Барака открыл клетку и выпустил маленькую серую птицу.
— Давай, лети, как положено!
Птица взлетела вверх и, неожиданно сложив крылья, камнем кинулась вниз и вонзилась клювом в стоявшее перед храмом дерево. Ошалевший от такой картины, молодой послушник окончательно лишился воли, понял, что перед ним Великий Мастер, и склонился до земли. Барака проводил удивленным взглядом странную птицу, еще раз взглянув на склонившегося перед ним послушника, водрузил ему на спину свой мешок и повелительным тоном скомандовал:
— Вперед, к хранителю!
Послушник подхватил вещи странного гостя и мелкой рысью побежал в сторону храма.
— Не суетись, мой юный друг, — благожелательно кинул вслед ему Барака, — впереди вечность!
— А как вас представить хранителю?
— Просто наисветлейший Барака.
Пройдя по роскошной мраморной галерее, послушник остановился у дверей и с поклоном произнес:
— Ожидайте, я доложу о вас.
Барака поправил накидку и принял подобающее случаю выражение лица. Через минуту двери открылись, и посланник вошел в залу. Красиво поклонившись, Барака выпрямился и замер. Прямо перед ним стоял тот, кого молодой человек хотел видеть меньше всего. Тот самый жрец!

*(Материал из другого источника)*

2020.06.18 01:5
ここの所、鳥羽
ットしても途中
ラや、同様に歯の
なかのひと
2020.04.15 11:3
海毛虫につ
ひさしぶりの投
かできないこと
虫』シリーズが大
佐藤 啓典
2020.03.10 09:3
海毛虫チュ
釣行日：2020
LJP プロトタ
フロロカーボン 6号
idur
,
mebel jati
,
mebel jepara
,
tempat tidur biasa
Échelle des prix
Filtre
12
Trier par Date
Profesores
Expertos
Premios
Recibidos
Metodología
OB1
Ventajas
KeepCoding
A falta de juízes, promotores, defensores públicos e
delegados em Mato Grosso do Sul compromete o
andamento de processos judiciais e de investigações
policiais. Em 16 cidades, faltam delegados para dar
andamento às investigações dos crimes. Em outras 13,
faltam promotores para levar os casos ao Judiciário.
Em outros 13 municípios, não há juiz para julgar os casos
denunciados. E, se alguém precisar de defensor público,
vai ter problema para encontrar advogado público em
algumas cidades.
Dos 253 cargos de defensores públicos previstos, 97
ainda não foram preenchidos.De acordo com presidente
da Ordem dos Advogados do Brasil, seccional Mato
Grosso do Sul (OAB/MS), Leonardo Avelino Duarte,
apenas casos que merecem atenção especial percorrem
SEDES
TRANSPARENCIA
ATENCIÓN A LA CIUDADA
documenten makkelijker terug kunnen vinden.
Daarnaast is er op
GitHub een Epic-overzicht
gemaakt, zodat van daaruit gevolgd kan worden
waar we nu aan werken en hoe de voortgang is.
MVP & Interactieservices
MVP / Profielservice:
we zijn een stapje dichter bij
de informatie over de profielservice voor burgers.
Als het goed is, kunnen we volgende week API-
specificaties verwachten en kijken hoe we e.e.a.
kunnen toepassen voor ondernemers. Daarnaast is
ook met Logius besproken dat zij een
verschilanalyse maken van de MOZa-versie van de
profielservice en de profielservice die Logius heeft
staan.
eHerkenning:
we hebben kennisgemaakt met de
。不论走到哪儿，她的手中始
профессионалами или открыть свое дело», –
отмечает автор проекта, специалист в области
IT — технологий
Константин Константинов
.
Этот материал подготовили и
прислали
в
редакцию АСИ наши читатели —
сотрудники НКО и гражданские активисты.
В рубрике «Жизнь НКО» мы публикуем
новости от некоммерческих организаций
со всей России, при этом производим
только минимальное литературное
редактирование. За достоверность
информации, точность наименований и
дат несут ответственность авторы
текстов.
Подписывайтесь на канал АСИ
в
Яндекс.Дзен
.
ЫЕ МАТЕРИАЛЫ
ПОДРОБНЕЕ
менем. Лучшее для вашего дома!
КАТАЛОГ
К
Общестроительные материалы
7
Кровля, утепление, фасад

Еще в самом начале, когда Барака с Озасом только поступили в школу Осириса, им довелось участвовать в большом приеме по поводу праздника равноденствия. Каждый год весной весь Египет становился равным. Все надевали похожие черно-белые одежды, и отличить Владыку от слуги становилось очень сложно. Конечно, это была игра, и в основном все прекрасно знали, кто есть кто, но случались и смешные казусы. Именно такой произошел с молодым послушником Баракой, хотя сам он не видел в нем ничего забавного. Дело в том, что каждый год разные школы становились хозяевами торжества. В тот год касту жрецов принимала у себя школа Осириса. Расторопный и сообразительный Барака быстро смекнул, что в этой суете самое лучшее место на кухне, и, прихватив своего друга, стал создавать активную видимость работы, под шумок же друзья успевали выпить праздничного пива и хорошенько перекусить. Естественно, такое не могло пройти мимо глаз завистников, и кто-то навел, как говорил Барака, на них Костыля. Монту поймал обоих друзей, устроил им взбучку и отправил в разные концы школы, предварительно нагрузив яствами для стола. По случайности ли хранитель не заметил, что послушники подвыпили, только Бараке достался огромный поднос с горячими сладкими соусами. Одновременно другой послушник в срочном порядке вытирал мокрой тряпкой пол перед лестницей по причине разлитого кем-то пива. Барака, пробегая мимо, не заметил происходящего, поскользнулся и вылетел на лестницу. Естественно, поднос выскочил у него из рук и полетел прямо в сторону стоящего на нижней ступеньке жреца. Барака в полете успел крикнуть: «Берегись!», но было поздно, поскольку горячие сладкие соусы лавой обрушились на того, без сомнения, обжегши его. Жрец истошно завопил, в следующий миг ему в живот влетел подвыпивший Барака. Поднявшись, послушник тут же принялся кричать, что тот сейчас вообще не должен находиться здесь. Ошалевший от ожогов и крика жрец на секунду замер, но тут же пришел в себя и отвесил Бараке такую оплеуху, от которой послушник пересчитал все ступени на лестнице и плюхнулся во дворе храма. В общем, история завершилась распухшим ухом, тремя неделями карцера с полным отлучением от кухни до конца года.